Cooper smiled at me and happily did the assist.
We then did Reach and Withdraw from mom, with the baby. I held Cooper and we had him reach for mom (helping him at first) and then I would step back with him and we would withdraw from mom. Each time we progressed a little further away from mom till we were walking of the room. Cooper loved this assist. As we got closer to mom each time he would squeal and laugh, and then chuckle as we hid from mom in the other room.
Once taken to a good point, I lay Cooper on the rug on the floor and I showed his mom how to do a Body Comm Assist. Cooper cooperated perfectly, in fact, he relaxed completely and just beamed up at us. His mom originated that it was such a simple process, but clearly worked, as Cooper was relaxed and happy (apparently something she was not very used to). When I had finished the assist on the baby, I gave her a Body Comm, so she could experience it herself and so that she can tell her husband how to do it and get him to give her one every day.
I left with a hug and a kiss and told her I would be back in a few weeks and to call me if she needed anything.
Last week I called her to ask how things were going. She enthusiastically told me she had been doing that “body touchy thingy” with Cooper three times every day, and he just loved them.
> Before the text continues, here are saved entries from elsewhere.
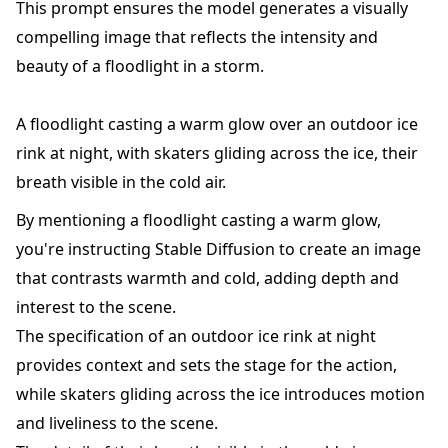
This prompt ensures the model generates a visually
compelling image that reflects the intensity and
beauty of a floodlight in a storm.
A floodlight casting a warm glow over an outdoor ice
rink at night, with skaters gliding across the ice, their
breath visible in the cold air.
By mentioning a floodlight casting a warm glow,
you're instructing Stable Diffusion to create an image
that contrasts warmth and cold, adding depth and
interest to the scene.
The specification of an outdoor ice rink at night
provides context and sets the stage for the action,
while skaters gliding across the ice introduces motion
and liveliness to the scene.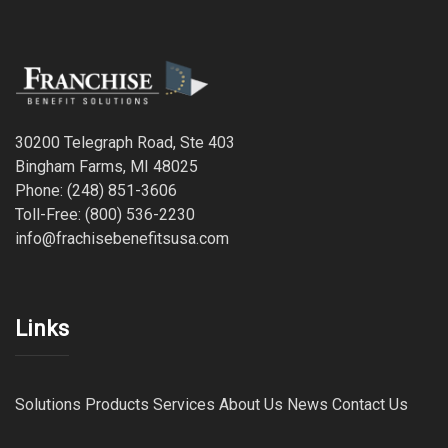
30200 Telegraph Road, Ste 403
Bingham Farms, MI 48025
Phone: (248) 851-3606
Toll-Free: (800) 536-2230
info@frachisebenefitsusa.com
Links
Solutions
Products
Services
About Us
News
Contact Us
Actually, she said, it has changed everything, as it is like their own time together (mom and bub) and she does not know why, but both of them have relaxed with each other and really enjoy the time. He is sleeping way better, and life in the family has improved for everyone. I told her I would come check on her again soon and give her a few more tools to keep things progressing.
Such simple processes – but so powerful.
My friend has never heard of Scientology and there was no plan to get into a detailed discussion on the subject itself — but certainly, by giving her some basic communication processes for both her and the child, conditions have been improved for all. And I suspect that she will want to know more (which I will happily give her).